# Alarm Issues



## Tylerjohn (Nov 11, 2008)

I recently killed the battery on my 2003 Ford van. We're talking completely discharged. The truck has an Audiovox Pursuit Pro 9232s alarm that was dealer installed. Since the battery issue the alarm went from being an active alarm to a passive alarm. It's driving me insane.

I realize the loss of battery power somehow changed this alarms settings. I just can't seem to figure out how to restore the original function. I've done an extensive google search and have yet to see this exact issue addressed. I do have a inquiry in with Audiovox's tech dept. but I don't know if and when I'll hear from them.

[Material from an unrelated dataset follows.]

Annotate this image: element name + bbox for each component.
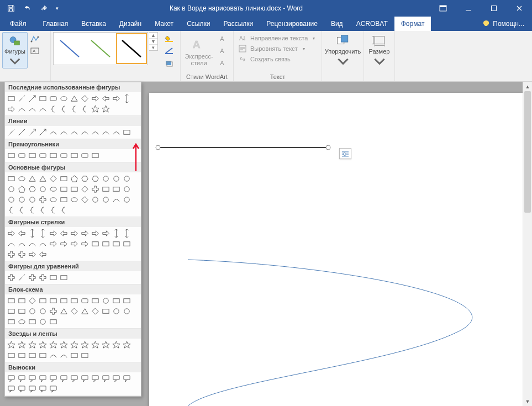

Any help would be great. I'd prefer to not have to go back to Ford.


----------



## jaggerwild (May 21, 2007)

Tylerjohn said:


> I recently killed the battery on my 2003 Ford van. We're talking completely discharged. The truck has an Audiovox Pursuit Pro 9232s alarm that was dealer installed. Since the battery issue the alarm went from being an active alarm to a passive alarm. It's driving me insane.
> 
> I realize the loss of battery power somehow changed this alarms settings. I just can't seem to figure out how to restore the original function. I've done an extensive google search and have yet to see this exact issue addressed. I do have a inquiry in with Audiovox's tech dept. but I don't know if and when I'll hear from them. Any help would be great. I'd prefer to not have to go back to Ford.


 You need the install/owners manual, I had to get rid of all my old manuals as the box weighted too much. And it has been to long for me to remember how, usually the dealer has a local installer do the work for them. You might ask where they get it done.


----------